With the benefit of a positive comp, Wal-Mart was able to leverage occupancy expenses, driving gross margins up 34 basis points y/y to 26% of sales. This will be a big focus for Wal-Mart. Given the labor headwinds on the SG&A front, keeping margins stable will require either lower COGS or higher prices. Wal-Mart's positioning doesn't translate to price increases, so the focus will be on cost reduction.

SG&A jumped 5.5% y/y to $25.6 billion, up 100 basis points as a percentage of sales to 21.6%. The increase is driven by higher wages and increased investments in technology and e-commerce.
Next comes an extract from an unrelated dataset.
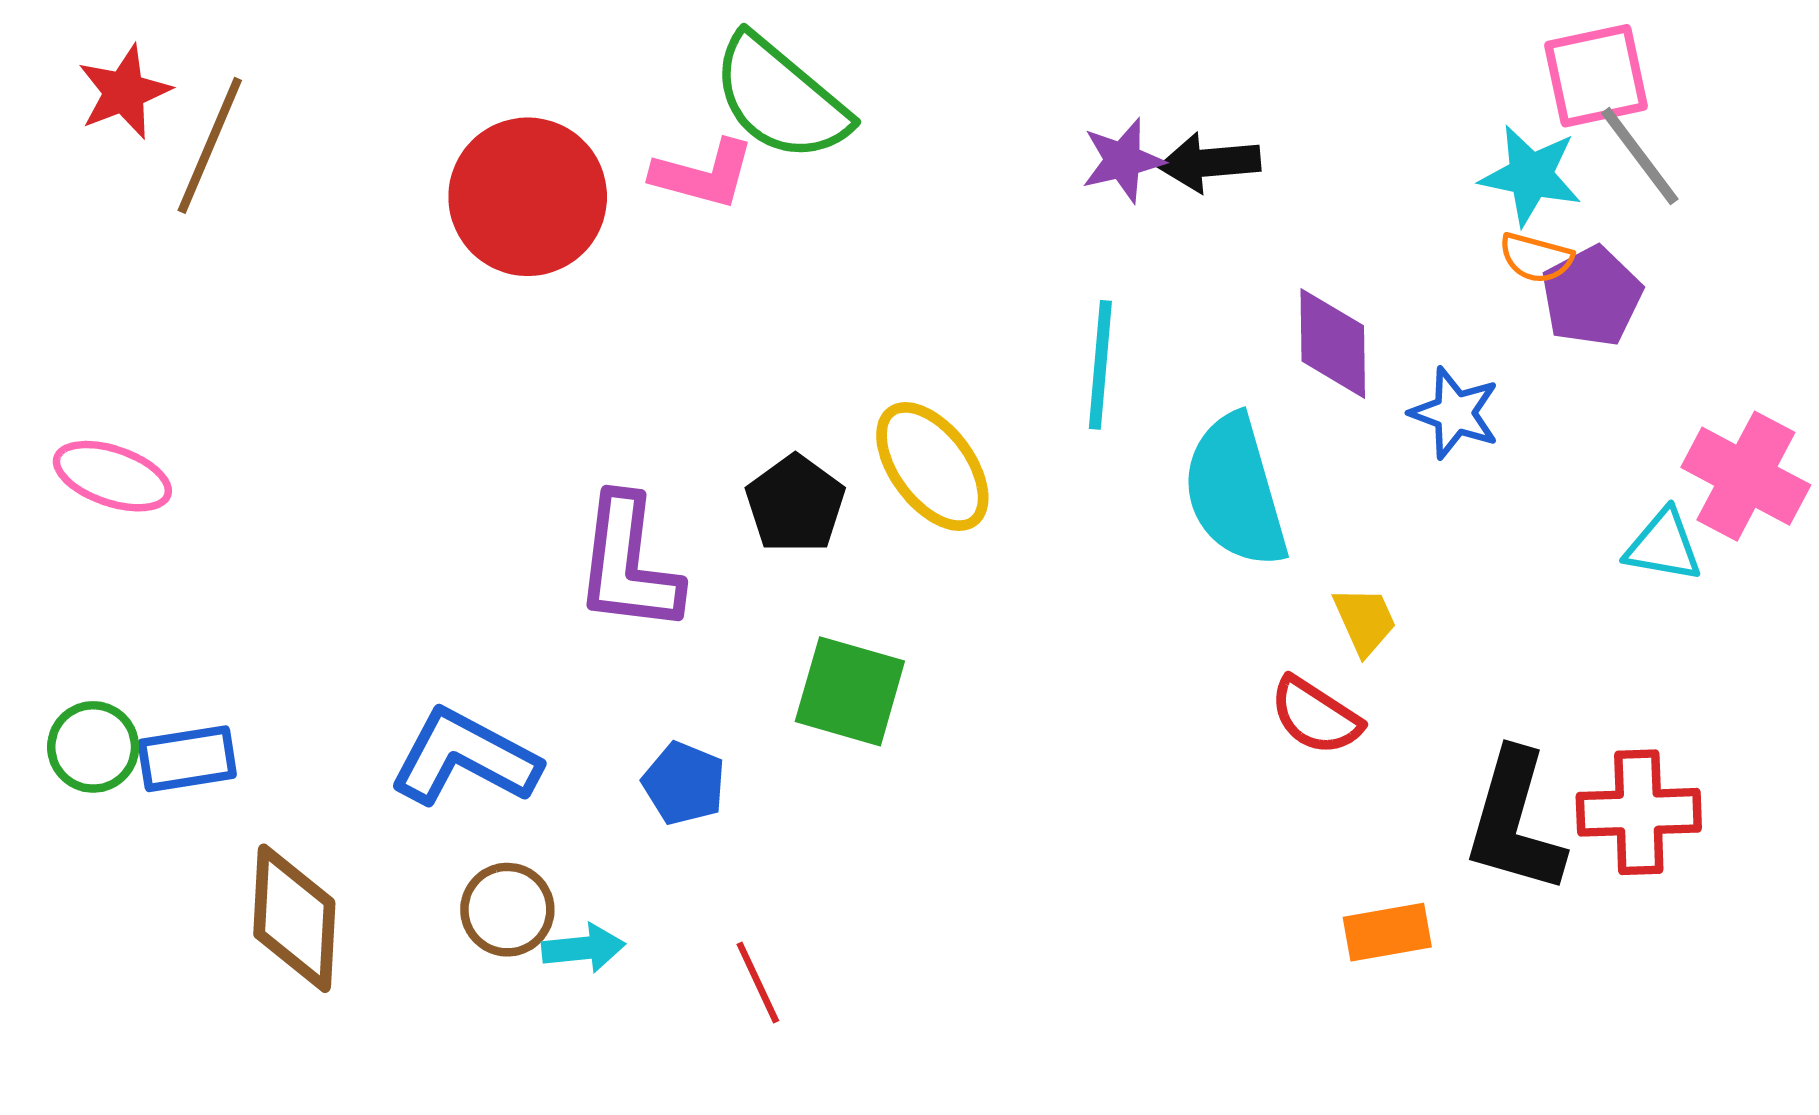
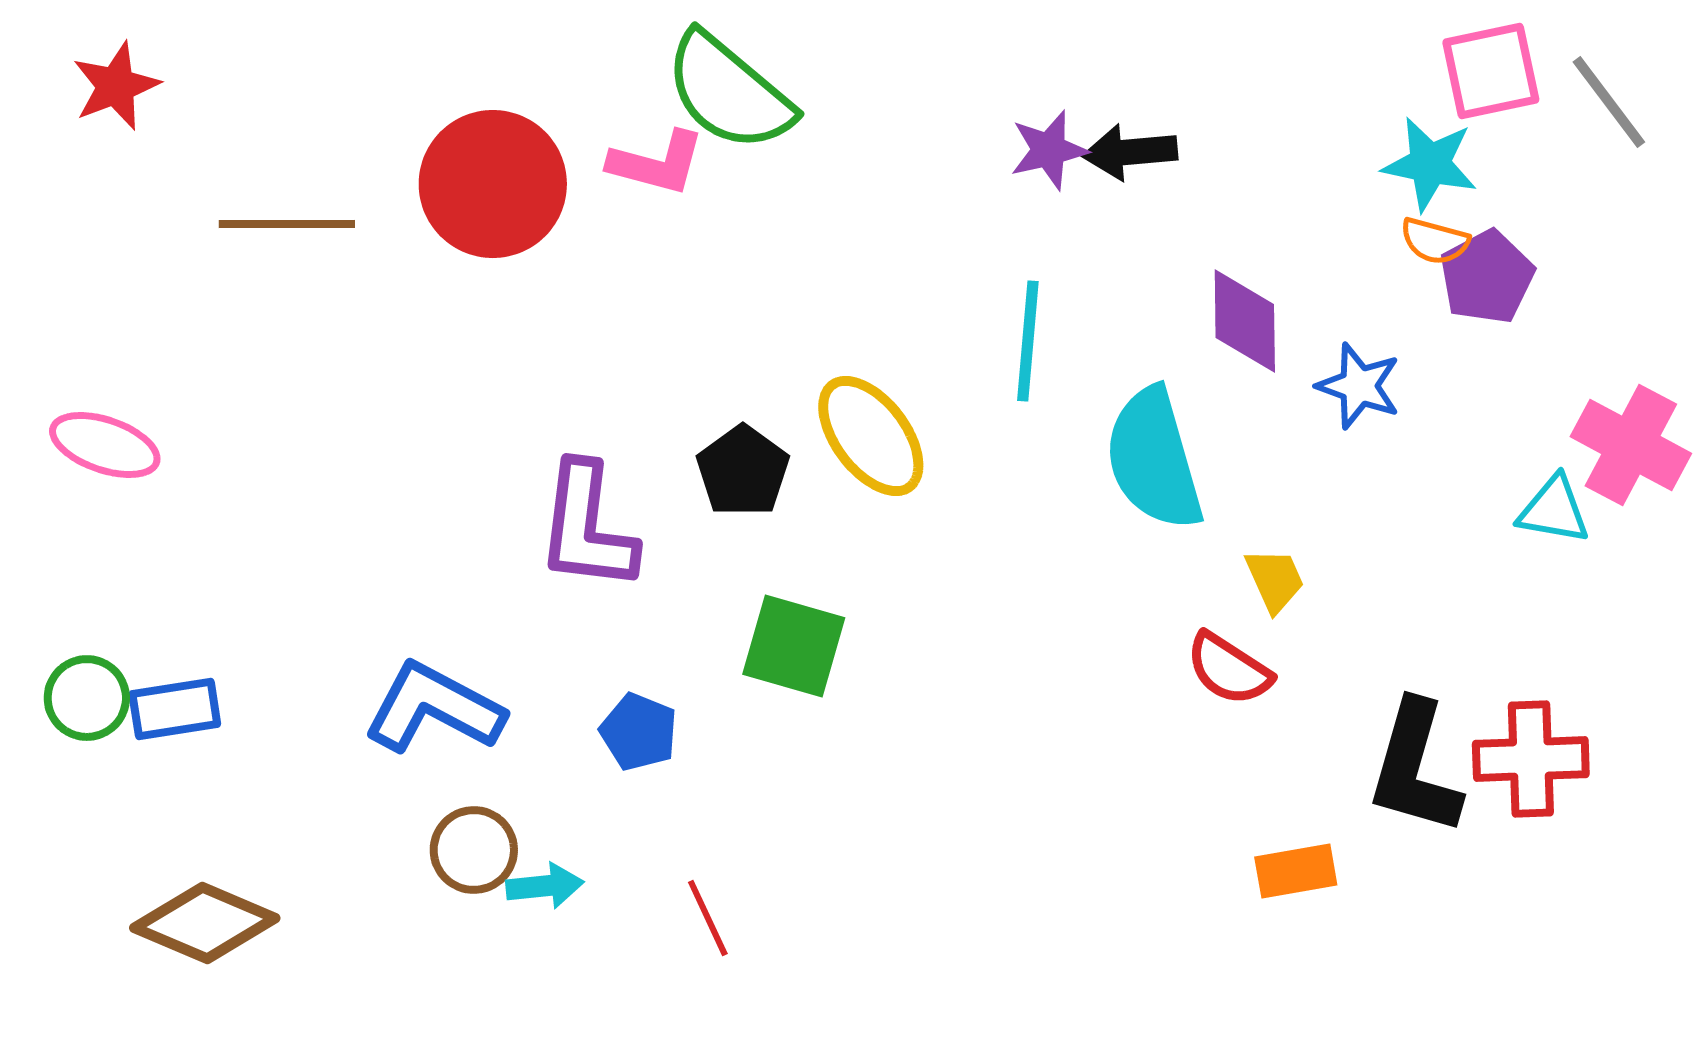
brown line: (210, 145) -> (287, 224), moved, turned 67
gray line: (1640, 156) -> (1609, 102), moved
brown diamond: (294, 918) -> (205, 923), moved, turned -70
This is a margin headwind that will not subside any time soon. On the positive side, I think Wal-Mart employees earning higher wages will be positive for sales, particularly if inflation remains low. Inflation remaining low is a big if and highly contingent on macro forces that appear more likely now to drive inflation than in the previous administration.

Overall, the large increase in opex weighed on operating margins, which declined about 55 basis points y/y to 4.33% of sales. This is the cause for concern at Wal-Mart. Sales is not suffering as much as one might think, but there is no obvious floor for margins. Could Wal-Mart's operating margin decline by another 20-30%? That seems possible.

Unlike the P&L, cash flow improved in Q3. A sign of a mature company is a tighter focus on working capital, and it appears Wal-Mart is doing just that. Free cash flow YTD of roughly $12 billion is much higher than the $6.8 billion in free cash flow Wal-Mart generated over the first 9 months of its 2016 fiscal year. TTM Free cash flow is sitting at a very robust $21 billion. If Wal-Mart is able to maintain this level of free cash flow generation, the company's current EV/FCF of about 11.5x looks reasonably cheap. However, I believe there is some downside from current FCF levels.

Jet.com and Trump Trade War Risk

Jet.com seems like a large waste of capital, in my view. Jet.com focuses on a slightly higher-end consumer than Amazon and competes exclusively on price. There's no reason to try to compete against Amazon on price-the company has built a massive network of stores, and the Prime membership is so incredibly valuable, that I think this is a losing bet. Without question, Wal-Mart improves Jet.com's distribution capabilities, but it also will slow decision-making and stifle innovation. Plus, Amazon paid 30x sales for the unprofitable marketplace. In my view, Jet.com is the quintessential acquisition that will be written down to very little in a few years.

In general, I look for businesses with low-to-moderate levels of political risk. Unfortunately for Wal-Mart shareholders, I think the election of Donald Trump greatly increases Wal-Mart's risk profile. No, I don't think Trump will attack the company, but I do think the risk of trade wars remains incredibly high, and I think a trade war would lead to high levels of price inflation. Further, I think Wal-Mart could have trouble procuring goods from low cost regions like Mexico and China. This risk appears to be increasing by the day, and it would be a net-negative for retailers, the US consumer, and the US economy in general. On the other hand, Wal-Mart may be able to capture market share in an inflationary environment that causes consumers to be increasingly price sensitive. It is an interesting question to ponder, and because the impact on Wal-Mart is so high, it almost puts Wal-Mart into the too hard bucket.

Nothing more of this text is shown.